Retype the entries, please, from their first line to the line containing "обратиться за помощью", exactly and only those lines, minus the pictures.
===== Data for analysis
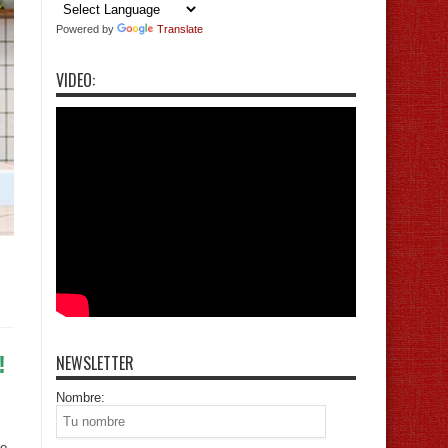
Powered by
Translate
VIDEO:
!
NEWSLETTER
Nombre:
lo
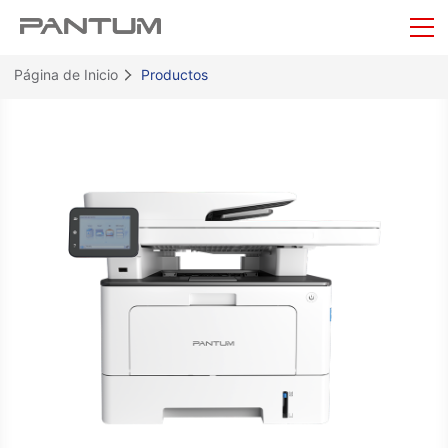
Página de Inicio
Productos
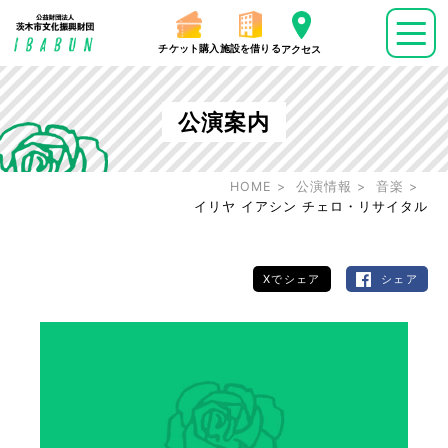
チケット購入
施設を借りる
アクセス
公演案内
HOME
公演情報
音楽
イリヤ イアシン チェロ・リサイタル
Xでシェア
シェア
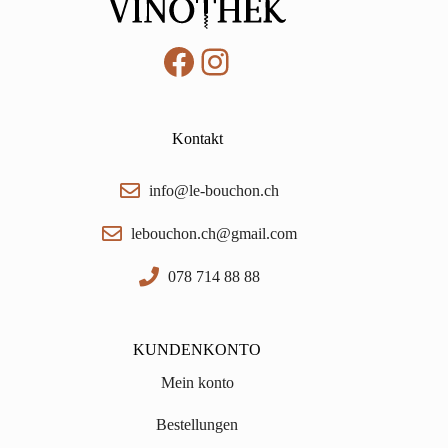
Facebook
Instagram
Kontakt
info@le-bouchon.ch
lebouchon.ch@gmail.com
078 714 88 88
KUNDENKONTO
Mein konto
Bestellungen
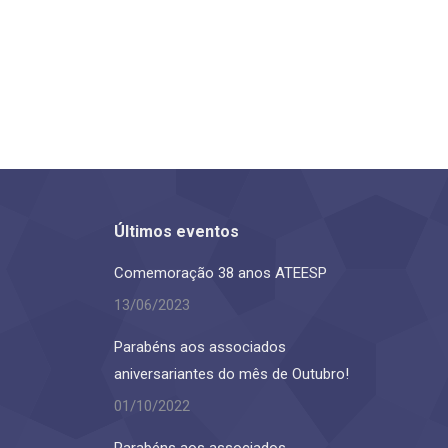
Últimos eventos
Comemoração 38 anos ATEESP
13/06/2023
Parabéns aos associados
aniversariantes do mês de Outubro!
01/10/2022
Parabéns aos associados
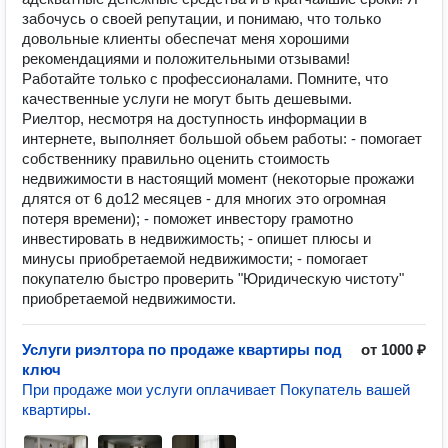
забочусь о своей репутации, и понимаю, что только
довольные клиенты обеспечат меня хорошими
рекомендациями и положительными отзывами!
Работайте только с профессионалами. Помните, что
качественные услуги не могут быть дешевыми.
Риелтор, несмотря на доступность информации в
интернете, выполняет большой обьем работы: - помогает
собственнику правильно оценить стоимость
недвижимости в настоящий момент (некоторые прожажи
длятся от 6 до12 месяцев - для многих это огромная
потеря времени); - поможет инвестору грамотно
инвестировать в недвижимость; - опишет плюсы и
минусы приобретаемой недвижимости; - помогает
покупателю быстро проверить "Юридическую чистоту"
приобретаемой недвижимости.
Услуги риэлтора по продаже квартиры под
от 1000 ₽
ключ
При продаже мои услуги оплачивает Покупатель вашей
квартиры.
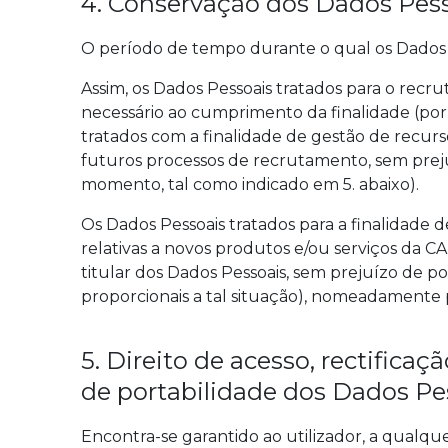
4. Conservação dos Dados Pes
O período de tempo durante o qual os Dados P
Assim, os Dados Pessoais tratados para o rec
necessário ao cumprimento da finalidade (por 
tratados com a finalidade de gestão de recur
futuros processos de recrutamento, sem prejuí
momento, tal como indicado em 5. abaixo).
Os Dados Pessoais tratados para a finalidade
relativas a novos produtos e/ou serviços da 
titular dos Dados Pessoais, sem prejuízo de p
proporcionais a tal situação), nomeadamente 
5. Direito de acesso, rectifica
de portabilidade dos Dados Pe
Encontra-se garantido ao utilizador, a qualqu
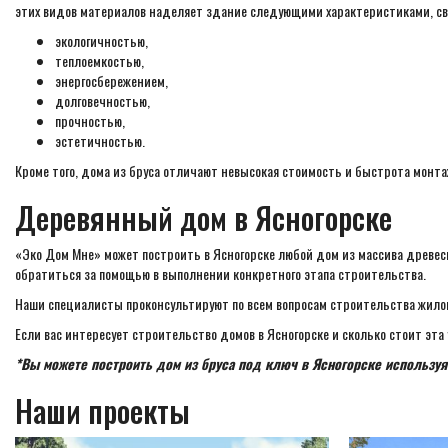
этих видов материалов наделяет здание следующими характеристиками, с
экологичностью,
теплоемкостью,
энергосбережением,
долговечностью,
прочностью,
эстетичностью.
Кроме того, дома из бруса отличают невысокая стоимость и быстрота монта
Деревянный дом в Ясногорске
«Эко Дом Мне» может построить в Ясногорске любой дом из массива древеси
обратиться за помощью в выполнении конкретного этапа строительства.
Наши специалисты проконсультируют по всем вопросам строительства жилого
Если вас интересует строительство домов в Ясногорске и сколько стоит эта 
*Вы можете построить дом из бруса под ключ в Ясногорске используя
Наши проекты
==========
- **Answer below**
Powered by
Translate
VIDEO:
!
NEWSLETTER
Nombre:
lo
Página de Inicio
Productos
チケット購入
施設を借りる
アクセス
公演案内
HOME
公演情報
音楽
イリヤ イアシン チェロ・リサイタル
Xでシェア
シェア
Facebook
Instagram
Kontakt
info@le-bouchon.ch
lebouchon.ch@gmail.com
078 714 88 88
KUNDENKONTO
Mein konto
Bestellungen
Últimos eventos
Comemoração 38 anos ATEESP
13/06/2023
Parabéns aos associados
aniversariantes do mês de Outubro!
01/10/2022
Parabéns aos associados
забочусь о своей репутации, и понимаю, что только
довольные клиенты обеспечат меня хорошими
рекомендациями и положительными отзывами!
Работайте только с профессионалами. Помните, что
качественные услуги не могут быть дешевыми.
Риелтор, несмотря на доступность информации в
интернете, выполняет большой обьем работы: - помогает
собственнику правильно оценить стоимость
недвижимости в настоящий момент (некоторые прожажи
длятся от 6 до12 месяцев - для многих это огромная
потеря времени); - поможет инвестору грамотно
инвестировать в недвижимость; - опишет плюсы и
минусы приобретаемой недвижимости; - помогает
покупателю быстро проверить "Юридическую чистоту"
приобретаемой недвижимости.
Услуги риэлтора по продаже квартиры под
от 1000 ₽
ключ
При продаже мои услуги оплачивает Покупатель вашей
квартиры.
4. Conservação dos Dados Pes
O período de tempo durante o qual os Dados P
Assim, os Dados Pessoais tratados para o rec
necessário ao cumprimento da finalidade (por 
tratados com a finalidade de gestão de recur
futuros processos de recrutamento, sem prejuí
momento, tal como indicado em 5. abaixo).
Os Dados Pessoais tratados para a finalidade
relativas a novos produtos e/ou serviços da 
titular dos Dados Pessoais, sem prejuízo de p
proporcionais a tal situação), nomeadamente 
5. Direito de acesso, rectifica
de portabilidade dos Dados Pe
Encontra-se garantido ao utilizador, a qualqu
этих видов материалов наделяет здание следующими характеристиками, с
экологичностью,
теплоемкостью,
энергосбережением,
долговечностью,
прочностью,
эстетичностью.
Кроме того, дома из бруса отличают невысокая стоимость и быстрота монта
Деревянный дом в Ясногорске
«Эко Дом Мне» может построить в Ясногорске любой дом из массива древеси
обратиться за помощью в выполнении конкретного этапа строительства.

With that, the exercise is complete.